Saved entries:
== Segment start ==

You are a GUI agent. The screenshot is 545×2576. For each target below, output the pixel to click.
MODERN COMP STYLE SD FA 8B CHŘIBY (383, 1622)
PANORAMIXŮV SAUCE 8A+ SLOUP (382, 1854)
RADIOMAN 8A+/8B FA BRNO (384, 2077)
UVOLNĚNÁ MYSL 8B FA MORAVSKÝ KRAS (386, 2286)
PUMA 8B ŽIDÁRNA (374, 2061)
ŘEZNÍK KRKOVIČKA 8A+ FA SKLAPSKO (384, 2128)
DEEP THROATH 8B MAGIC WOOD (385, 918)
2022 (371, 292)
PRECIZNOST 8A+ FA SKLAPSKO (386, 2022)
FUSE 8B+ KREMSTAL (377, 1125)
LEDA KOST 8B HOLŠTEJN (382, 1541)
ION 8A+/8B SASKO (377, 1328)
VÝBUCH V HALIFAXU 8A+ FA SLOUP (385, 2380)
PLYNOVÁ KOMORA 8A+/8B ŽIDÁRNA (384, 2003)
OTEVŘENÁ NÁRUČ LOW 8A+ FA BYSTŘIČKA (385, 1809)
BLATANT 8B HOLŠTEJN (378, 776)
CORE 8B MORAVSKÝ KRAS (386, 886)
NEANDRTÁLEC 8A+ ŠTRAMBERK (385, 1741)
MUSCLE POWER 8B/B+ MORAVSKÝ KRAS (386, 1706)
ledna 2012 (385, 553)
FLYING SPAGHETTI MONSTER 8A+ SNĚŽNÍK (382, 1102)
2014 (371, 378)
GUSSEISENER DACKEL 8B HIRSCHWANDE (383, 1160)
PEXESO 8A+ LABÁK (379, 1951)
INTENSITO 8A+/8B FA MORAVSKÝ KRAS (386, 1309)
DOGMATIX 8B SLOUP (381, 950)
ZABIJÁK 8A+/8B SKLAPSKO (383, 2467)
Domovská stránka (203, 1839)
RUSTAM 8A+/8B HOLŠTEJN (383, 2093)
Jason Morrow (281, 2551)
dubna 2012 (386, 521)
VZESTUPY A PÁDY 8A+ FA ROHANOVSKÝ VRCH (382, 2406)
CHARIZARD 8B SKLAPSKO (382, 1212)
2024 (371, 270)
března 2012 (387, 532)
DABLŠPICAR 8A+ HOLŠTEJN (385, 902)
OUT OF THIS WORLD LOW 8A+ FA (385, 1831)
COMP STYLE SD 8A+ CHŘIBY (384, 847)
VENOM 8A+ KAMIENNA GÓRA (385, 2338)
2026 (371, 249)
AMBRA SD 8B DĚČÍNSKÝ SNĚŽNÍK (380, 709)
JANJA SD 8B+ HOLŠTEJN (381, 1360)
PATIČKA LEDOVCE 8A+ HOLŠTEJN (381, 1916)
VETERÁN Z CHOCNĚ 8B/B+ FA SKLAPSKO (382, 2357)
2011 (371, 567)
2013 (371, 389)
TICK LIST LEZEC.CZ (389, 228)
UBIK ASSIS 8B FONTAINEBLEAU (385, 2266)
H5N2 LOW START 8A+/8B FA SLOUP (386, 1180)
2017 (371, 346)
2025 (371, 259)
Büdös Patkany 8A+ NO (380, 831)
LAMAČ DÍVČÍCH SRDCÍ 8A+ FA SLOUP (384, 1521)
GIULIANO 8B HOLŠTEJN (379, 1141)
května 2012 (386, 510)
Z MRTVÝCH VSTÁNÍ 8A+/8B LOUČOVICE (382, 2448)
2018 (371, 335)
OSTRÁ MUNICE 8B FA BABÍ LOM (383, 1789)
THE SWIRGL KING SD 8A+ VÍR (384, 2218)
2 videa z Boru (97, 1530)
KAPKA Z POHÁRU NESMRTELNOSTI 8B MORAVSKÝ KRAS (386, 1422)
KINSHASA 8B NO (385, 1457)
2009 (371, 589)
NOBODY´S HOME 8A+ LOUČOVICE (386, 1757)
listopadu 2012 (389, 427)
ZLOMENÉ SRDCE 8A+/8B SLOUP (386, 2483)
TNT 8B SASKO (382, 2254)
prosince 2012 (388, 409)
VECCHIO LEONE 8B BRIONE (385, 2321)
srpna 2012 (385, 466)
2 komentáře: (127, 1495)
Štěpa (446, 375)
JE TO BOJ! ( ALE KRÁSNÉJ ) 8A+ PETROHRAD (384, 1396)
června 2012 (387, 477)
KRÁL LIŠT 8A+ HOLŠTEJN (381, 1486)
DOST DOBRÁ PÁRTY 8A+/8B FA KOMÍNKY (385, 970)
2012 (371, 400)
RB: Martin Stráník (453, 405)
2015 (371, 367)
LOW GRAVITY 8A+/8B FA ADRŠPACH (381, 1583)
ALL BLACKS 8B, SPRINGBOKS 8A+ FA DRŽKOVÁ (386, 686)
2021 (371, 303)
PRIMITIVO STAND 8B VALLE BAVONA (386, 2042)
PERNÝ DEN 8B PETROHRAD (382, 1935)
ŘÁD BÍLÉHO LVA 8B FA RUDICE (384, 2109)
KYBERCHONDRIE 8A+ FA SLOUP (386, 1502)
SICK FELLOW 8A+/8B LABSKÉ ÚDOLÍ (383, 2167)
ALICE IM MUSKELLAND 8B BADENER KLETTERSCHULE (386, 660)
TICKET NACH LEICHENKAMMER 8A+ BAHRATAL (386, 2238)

== Segment end ==

Activity:
Give back exactly the lines above starting at the line where "NOBODY´S HOME 8A+ LOUČOVICE (386, 1757)" appears and ending at the line where "KRÁL LIŠT 8A+ HOLŠTEJN (381, 1486)" appears, both included, with no other lines.

Expected answer:
NOBODY´S HOME 8A+ LOUČOVICE (386, 1757)
listopadu 2012 (389, 427)
ZLOMENÉ SRDCE 8A+/8B SLOUP (386, 2483)
TNT 8B SASKO (382, 2254)
prosince 2012 (388, 409)
VECCHIO LEONE 8B BRIONE (385, 2321)
srpna 2012 (385, 466)
2 komentáře: (127, 1495)
Štěpa (446, 375)
JE TO BOJ! ( ALE KRÁSNÉJ ) 8A+ PETROHRAD (384, 1396)
června 2012 (387, 477)
KRÁL LIŠT 8A+ HOLŠTEJN (381, 1486)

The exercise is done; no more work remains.